Что тут поделаешь? Стала жить, работать, как раньше, только без души — душа каменная. Жизнь была какая-то ненастоящая, вроде сна. А сны-то как раз были настоящие, во снах приходил Григорий, стучал костылями, хотел ее целовать, но тут как раз сон кончался, она просыпалась и плакала. Один раз он пришел черный и сказал ей: "Фиса, меня убило". Она вскрикнула диким голосом, так, что с соседних коек девчата посыпались, кинулись к ней, а она только тряслась и кусала стакан с валерьянкой. Целый день она плакала, работала и плакала, конечно, в ущерб работе, так что врач даже на нее цыкнул А ночью опять пришел Григорий — веселый, на костылях и совсем живой. "Врал я, — говорит, — что меня убило". Тут им удалось-таки поцеловаться, и целовались до безумия, пока все не кончилось.
Так и жила, между снами. Много времени прошло, месяца три.
Однажды ночью ушел от нее Григорий, оставив ее, как всегда, с бьющимся сердцем, с мокрыми глазами. Лежала, думала и вдруг почувствовала, что где-то глубоко в животе у нее забился живчик. Похоже, как, бывает, щеку дергает: так-так! Она и внимания не обратила, мало ли что бывает на нервной почве.

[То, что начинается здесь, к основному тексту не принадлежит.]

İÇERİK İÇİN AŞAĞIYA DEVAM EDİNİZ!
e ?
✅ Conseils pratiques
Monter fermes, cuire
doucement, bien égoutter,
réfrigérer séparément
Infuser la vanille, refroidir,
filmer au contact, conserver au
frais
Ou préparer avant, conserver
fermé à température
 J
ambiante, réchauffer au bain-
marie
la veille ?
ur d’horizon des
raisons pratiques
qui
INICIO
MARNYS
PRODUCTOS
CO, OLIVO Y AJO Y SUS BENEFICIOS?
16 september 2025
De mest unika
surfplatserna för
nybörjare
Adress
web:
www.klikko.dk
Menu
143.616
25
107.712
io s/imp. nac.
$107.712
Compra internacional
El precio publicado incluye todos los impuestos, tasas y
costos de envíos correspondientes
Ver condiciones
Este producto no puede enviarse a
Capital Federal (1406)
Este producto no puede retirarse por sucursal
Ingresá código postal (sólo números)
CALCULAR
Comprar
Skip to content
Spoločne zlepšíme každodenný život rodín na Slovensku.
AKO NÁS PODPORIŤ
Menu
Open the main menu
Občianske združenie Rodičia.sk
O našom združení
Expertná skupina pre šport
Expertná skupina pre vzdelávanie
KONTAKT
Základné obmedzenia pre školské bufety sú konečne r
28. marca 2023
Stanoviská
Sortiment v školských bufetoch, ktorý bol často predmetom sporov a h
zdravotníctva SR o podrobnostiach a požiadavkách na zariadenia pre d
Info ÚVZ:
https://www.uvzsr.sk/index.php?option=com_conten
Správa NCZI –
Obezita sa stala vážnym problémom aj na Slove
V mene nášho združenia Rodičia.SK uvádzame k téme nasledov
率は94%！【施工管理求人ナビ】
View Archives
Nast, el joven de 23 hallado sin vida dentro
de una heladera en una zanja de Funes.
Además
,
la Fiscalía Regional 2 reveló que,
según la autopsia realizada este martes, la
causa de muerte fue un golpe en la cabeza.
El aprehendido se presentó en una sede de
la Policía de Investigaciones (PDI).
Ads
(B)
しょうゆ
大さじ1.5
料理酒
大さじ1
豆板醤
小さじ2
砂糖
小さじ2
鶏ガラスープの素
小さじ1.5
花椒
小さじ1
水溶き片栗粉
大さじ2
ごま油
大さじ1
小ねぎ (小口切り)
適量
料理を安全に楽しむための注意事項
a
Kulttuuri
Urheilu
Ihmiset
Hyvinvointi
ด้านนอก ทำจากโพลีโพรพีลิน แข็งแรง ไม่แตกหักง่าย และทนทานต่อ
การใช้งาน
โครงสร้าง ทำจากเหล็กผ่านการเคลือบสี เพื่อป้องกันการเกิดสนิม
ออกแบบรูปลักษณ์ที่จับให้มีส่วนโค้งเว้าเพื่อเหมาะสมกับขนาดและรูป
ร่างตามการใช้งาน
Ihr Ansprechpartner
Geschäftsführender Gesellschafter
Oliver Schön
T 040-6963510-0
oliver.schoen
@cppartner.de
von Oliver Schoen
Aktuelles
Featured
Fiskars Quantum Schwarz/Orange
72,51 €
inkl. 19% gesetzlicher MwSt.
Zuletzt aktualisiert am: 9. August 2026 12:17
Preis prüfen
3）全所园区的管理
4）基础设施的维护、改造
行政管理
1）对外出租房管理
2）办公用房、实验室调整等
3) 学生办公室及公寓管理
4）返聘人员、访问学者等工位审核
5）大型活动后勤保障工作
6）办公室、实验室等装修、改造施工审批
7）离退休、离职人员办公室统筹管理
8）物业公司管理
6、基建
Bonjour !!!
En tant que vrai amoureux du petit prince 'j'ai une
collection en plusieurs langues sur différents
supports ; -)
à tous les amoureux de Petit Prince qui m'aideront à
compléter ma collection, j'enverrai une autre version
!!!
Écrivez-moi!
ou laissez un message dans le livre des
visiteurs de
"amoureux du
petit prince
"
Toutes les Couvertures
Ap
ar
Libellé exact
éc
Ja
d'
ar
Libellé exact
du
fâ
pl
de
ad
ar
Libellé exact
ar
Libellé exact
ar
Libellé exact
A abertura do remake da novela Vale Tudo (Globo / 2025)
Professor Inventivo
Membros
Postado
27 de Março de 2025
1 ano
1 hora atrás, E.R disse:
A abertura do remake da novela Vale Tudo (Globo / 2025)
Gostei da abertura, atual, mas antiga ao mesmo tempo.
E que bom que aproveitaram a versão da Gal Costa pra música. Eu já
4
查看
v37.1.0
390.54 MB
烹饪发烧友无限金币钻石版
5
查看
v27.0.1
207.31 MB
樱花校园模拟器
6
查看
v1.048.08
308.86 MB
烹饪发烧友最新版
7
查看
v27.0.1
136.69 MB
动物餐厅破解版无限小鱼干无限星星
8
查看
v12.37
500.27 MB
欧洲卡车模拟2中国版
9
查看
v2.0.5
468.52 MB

Другой раз живчик забился уже не ночью, а днем. Шла с бинтами, а он как запрыгает! Тут Анфиса поняла и похолодела. Не может быть! А живчик свое: так-так. Подтверждает. Прошла в процедурную, лица на ней нет, девчат перепугала. Ну и дела! Не может быть, она же неплодная.
Прошла неделя, и сомнений уже не оставалось: живчик был тут, живой, прыгал и стукал, радовался и набирался сил. Он-то радуется, а ей смерть. Пока, слава богу, не видно, а узнают — куда деваться?
А вскоре уже и заметно стало. Мылись с девчатами в бане, а санитарка Клава как скажет: "Тетя Фиса, да вы в положении!" Анфиса только голову опустила, чего уж тут говорить.
Клавка, конечно, раззвонила по всему госпиталю. Стали люди на Анфису поглядывать да посмеиваться, а она погибать. Думала, не выдержит позора, даже приготовила таблетки, чтобы отравиться. Но оказалось все не так страшно. Люди посмеивались, но не очень, без издевательства. Дело обычное: в тыл отправят, только и всего. Главный хирург, правда, очень сердился: время горячее, а Анфиса у него лучшая сестра. "Вы у меня правую руку отрубили, поймите вы, глупая женщина!" Но потом и он присмирел, простил ее вину. А другие — те вообще не сердились, даже сочувствовали. Та же Клавка-брехунья норовила за нее тяжелую работу сделать. И раненых поднимать ей не давали, если кто крупный. Добрые все же люди. Про Федора-мужа никто и не помянул, да и про Григория мало говорили: поболтали и кончили, и выходило так, будто она, Анфиса, сама по себе в положении сделалась, и что теперь поделаешь — носи, рожай. Так что таблетки она выбросила.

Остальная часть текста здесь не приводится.